### WHAT YOU ARE ASKED TO DO
Once the line holding "Secrets Act" is written out, stop; begin at the first line of the material below and retype exactly, dropping pictures.
○ ○ ○
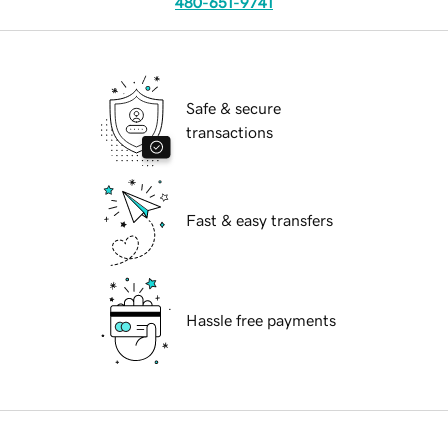
480-651-9741
Safe & secure
transactions
Fast & easy transfers
Hassle free payments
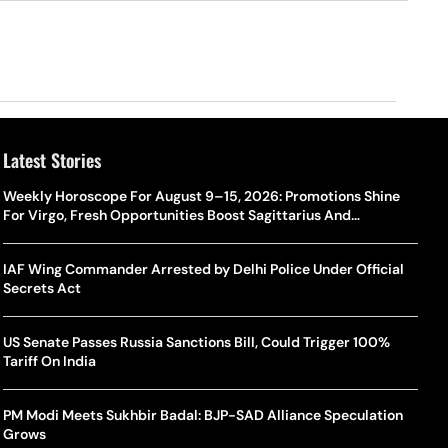
Latest Stories
Weekly Horoscope For August 9–15, 2026: Promotions Shine
For Virgo, Fresh Opportunities Boost Sagittarius And
Capricorn
IAF Wing Commander Arrested by Delhi Police Under Official
Secrets Act
US Senate Passes Russia Sanctions Bill, Could Trigger 100%
Tariff On India
PM Modi Meets Sukhbir Badal: BJP-SAD Alliance Speculation
Grows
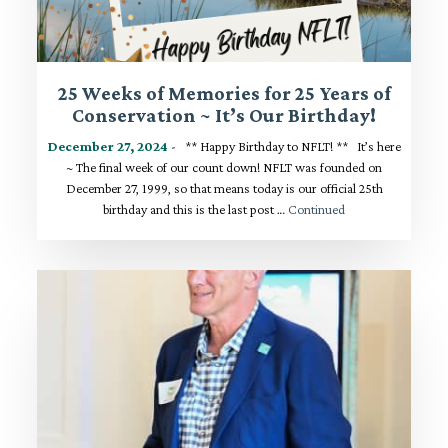
25 Weeks of Memories for 25 Years of
Conservation ~ It’s Our Birthday!
December 27, 2024
- ** Happy Birthday to NFLT! ** It’s here
~ The final week of our count down! NFLT was founded on
December 27, 1999, so that means today is our official 25th
birthday and this is the last post …
Continued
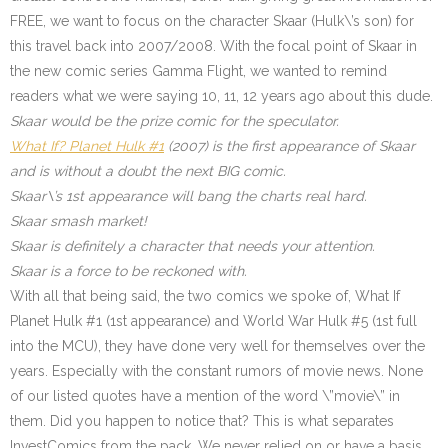
FREE, we want to focus on the character Skaar (Hulk\’s son) for
this travel back into 2007/2008. With the focal point of Skaar in
the new comic series Gamma Flight, we wanted to remind
readers what we were saying 10, 11, 12 years ago about this dude.
Skaar would be the prize comic for the speculator.
What If? Planet Hulk #1
(2007) is the first appearance of Skaar
and is without a doubt the next BIG comic.
Skaar\’s 1st appearance will bang the charts real hard.
Skaar smash market!
Skaar is definitely a character that needs your attention.
Skaar is a force to be reckoned with.
With all that being said, the two comics we spoke of, What If
Planet Hulk #1 (1st appearance) and World War Hulk #5 (1st full
into the MCU), they have done very well for themselves over the
years. Especially with the constant rumors of movie news. None
of our listed quotes have a mention of the word \”movie\” in
them. Did you happen to notice that? This is what separates
InvestComics from the pack. We never relied on or have a basis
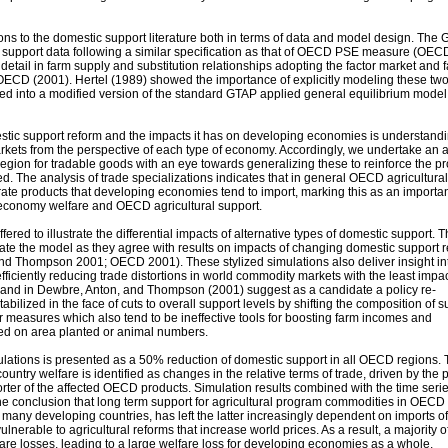
ons to the domestic support literature both in terms of data and model design. The
 support data following a similar specification as that of OECD PSE measure (OEC
tail in farm supply and substitution relationships adopting the factor market and 
 OECD (2001). Hertel (1989) showed the importance of explicitly modeling these tw
ted into a modified version of the standard GTAP applied general equilibrium model
stic support reform and the impacts it has on developing economies is understandi
arkets from the perspective of each type of economy. Accordingly, we undertake an 
region for tradable goods with an eye towards generalizing these to reinforce the 
. The analysis of trade specializations indicates that in general OECD agricultura
rate products that developing economies tend to import, marking this as an importa
economy welfare and OECD agricultural support.
offered to illustrate the differential impacts of alternative types of domestic support. 
date the model as they agree with results on impacts of changing domestic support 
and Thompson 2001; OECD 2001). These stylized simulations also deliver insight in
efficiently reducing trade distortions in world commodity markets with the least impa
 and in Dewbre, Anton, and Thompson (2001) suggest as a candidate a policy re-
bilized in the face of cuts to overall support levels by shifting the composition of s
r measures which also tend to be ineffective tools for boosting farm incomes and
d on area planted or animal numbers.
ulations is presented as a 50% reduction of domestic support in all OECD regions.
ntry welfare is identified as changes in the relative terms of trade, driven by the 
porter of the affected OECD products. Simulation results combined with the time seri
the conclusion that long term support for agricultural program commodities in OECD
n many developing countries, has left the latter increasingly dependent on imports o
erable to agricultural reforms that increase world prices. As a result, a majority o
fare losses, leading to a large welfare loss for developing economies as a whole.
○ ○ ○
### TASK RESPONSE
480-651-9741
Safe & secure
transactions
Fast & easy transfers
Hassle free payments
Latest Stories
Weekly Horoscope For August 9–15, 2026: Promotions Shine
For Virgo, Fresh Opportunities Boost Sagittarius And
Capricorn
IAF Wing Commander Arrested by Delhi Police Under Official
Secrets Act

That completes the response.